(Data in this exercise begins)
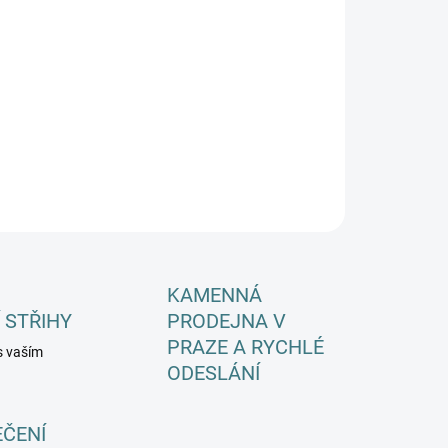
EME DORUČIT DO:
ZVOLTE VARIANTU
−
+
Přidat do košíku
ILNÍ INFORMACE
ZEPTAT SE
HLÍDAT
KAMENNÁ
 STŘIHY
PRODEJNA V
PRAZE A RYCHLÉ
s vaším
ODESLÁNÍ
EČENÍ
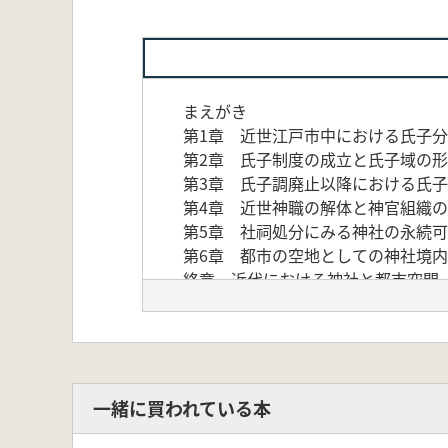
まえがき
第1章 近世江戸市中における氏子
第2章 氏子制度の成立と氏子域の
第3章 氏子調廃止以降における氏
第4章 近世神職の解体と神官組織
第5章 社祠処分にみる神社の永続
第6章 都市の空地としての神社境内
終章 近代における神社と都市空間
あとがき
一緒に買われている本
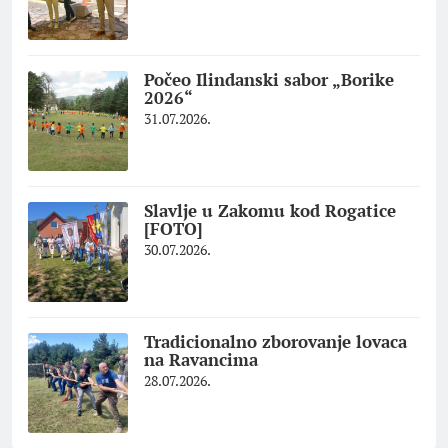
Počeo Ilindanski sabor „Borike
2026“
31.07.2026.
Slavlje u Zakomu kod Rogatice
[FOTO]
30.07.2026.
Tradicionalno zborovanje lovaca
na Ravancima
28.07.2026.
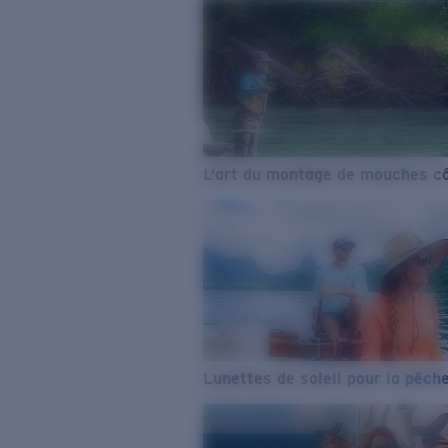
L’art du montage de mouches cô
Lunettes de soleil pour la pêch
(Data in this exercise ends)
What to produce → Only the lines from the one containing "L’art du montage de mouches cô" through the last line of the records are to be set down, exactly as they appear.

Answer to this exercise →
L’art du montage de mouches cô
Lunettes de soleil pour la pêch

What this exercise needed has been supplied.